So, yet another Conservative constituency will be added the Liberal Democrats' list of "winnable" seats. At the next General Election the Conservative candidate Bob Neill should expect to be the target of the now standard campaign literature bar chart showing that the Liberal Democrats are on course for winning a victory of historic proportions in his formerly safe, Conservative seat.
Not too much should be read into any by-election result, including this one. The Liberal Democrats, whose resources are so often stretched when contesting six hundred plus Parliamentary seats, are ruthlessly efficient in garnering their supporters from all over the country when contesting single seats at by-elections. It would be a fair guess that the number of Liberal Democrat supporters "on the ground" at Bromley and Chislehurst easily outnumbered those of their opponents. Neither is it an unreasonable presumption that traditional Labour support went obligingly soft and transferred to the Liberal Democrats in a typical protest gesture against their own Government. A high profile UKIP candidate Nigel Farage again showed how easy it is to drain Eurosceptic protest votes away from the Conservatives in a contest that "does not really matter".

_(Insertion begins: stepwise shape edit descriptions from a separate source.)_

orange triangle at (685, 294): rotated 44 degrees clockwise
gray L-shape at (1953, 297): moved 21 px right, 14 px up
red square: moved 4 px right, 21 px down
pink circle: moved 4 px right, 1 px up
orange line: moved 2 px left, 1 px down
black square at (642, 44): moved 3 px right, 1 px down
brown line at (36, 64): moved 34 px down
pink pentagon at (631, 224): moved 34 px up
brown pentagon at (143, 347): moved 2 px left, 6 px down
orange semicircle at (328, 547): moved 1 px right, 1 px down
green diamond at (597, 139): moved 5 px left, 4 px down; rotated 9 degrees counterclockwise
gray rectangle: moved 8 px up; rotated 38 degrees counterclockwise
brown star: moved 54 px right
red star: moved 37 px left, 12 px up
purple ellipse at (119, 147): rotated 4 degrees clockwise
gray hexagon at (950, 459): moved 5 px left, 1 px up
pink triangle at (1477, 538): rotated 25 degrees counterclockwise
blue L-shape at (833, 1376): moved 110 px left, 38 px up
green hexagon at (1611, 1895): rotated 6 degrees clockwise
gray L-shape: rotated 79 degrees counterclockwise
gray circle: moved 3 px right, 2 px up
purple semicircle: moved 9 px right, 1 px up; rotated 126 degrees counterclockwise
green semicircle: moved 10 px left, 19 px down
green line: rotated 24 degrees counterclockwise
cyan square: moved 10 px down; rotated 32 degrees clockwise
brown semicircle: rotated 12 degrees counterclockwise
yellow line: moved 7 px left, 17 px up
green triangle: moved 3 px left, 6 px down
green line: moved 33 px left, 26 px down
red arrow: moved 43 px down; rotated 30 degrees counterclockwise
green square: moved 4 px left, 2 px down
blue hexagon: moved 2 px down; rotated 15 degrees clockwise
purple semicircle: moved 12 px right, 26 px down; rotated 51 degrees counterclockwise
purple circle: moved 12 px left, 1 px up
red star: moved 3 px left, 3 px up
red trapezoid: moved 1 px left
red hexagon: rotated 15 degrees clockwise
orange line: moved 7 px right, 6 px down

The Conservatives fielded a traditional, white, middle-aged lawyer, Bob Neill. The Liberal Democrat candidate, Ben Abbotts, was a young, good-looking professional politician. Mr Neill provided hostages to fortune by contesting the election whilst being a serving member of the London Assembly and holding an office that he would be prescribed from retaining once elected and "sworn in". This enabled his opponents to claim that he was not the best candidate because he could not concentrate on the job of being a Member of Parliament. It was spun further by the suggestion that by virtue of holding a prescribed office, any poll victory by Mr Neill could be overturned by the High Court, so a vote for the Conservative candidate would be a wasted vote.
All these factors and more, deflated the Conservative vote. The slump in the Labour vote, the presence of Mr Farage and the Liberal Democrats fielding a very strong, highly professional politician in the person of Ben Abbotts contrived to inflate the Liberal Democrat share of the vote. The Liberal Democrats will be very happy today and the glow of that euphoria will last for a long time to come but it is a false dawn. That red glow in the sky more is likely to portend the bonfire of their dreams.
Come the General Election, with diminishing support in terms of manpower and finance, the Liberal Democrats have to defend their seats against a resurgent Conservative Party that has reconnected with the electorate. They will have to target their seats very carefully or else lose more seats to the Conservatives than they gain. No doubt Nigel Farage and Ben Abbotts will drift to constituencies identified as more likely to yield success than Bromley and Chislehurst. Labour support will "firm up" when a "real" election is held. Conservative Eurosceptic voters who flirted with UKIP yesterday will not likely do so at a General Election, particularly if to do so might ensure an historic forth-term victory for Labour, or hand the seat to the rabidly pro-European Liberal Democrats.
At the next General Election, the Liberal Democrats would be wise to concentrate their efforts upon their own marginals, for example Romsey, Winchester and Eastleigh, leaving alone such phoney marginals of the likes of Bromley and Chislehurst.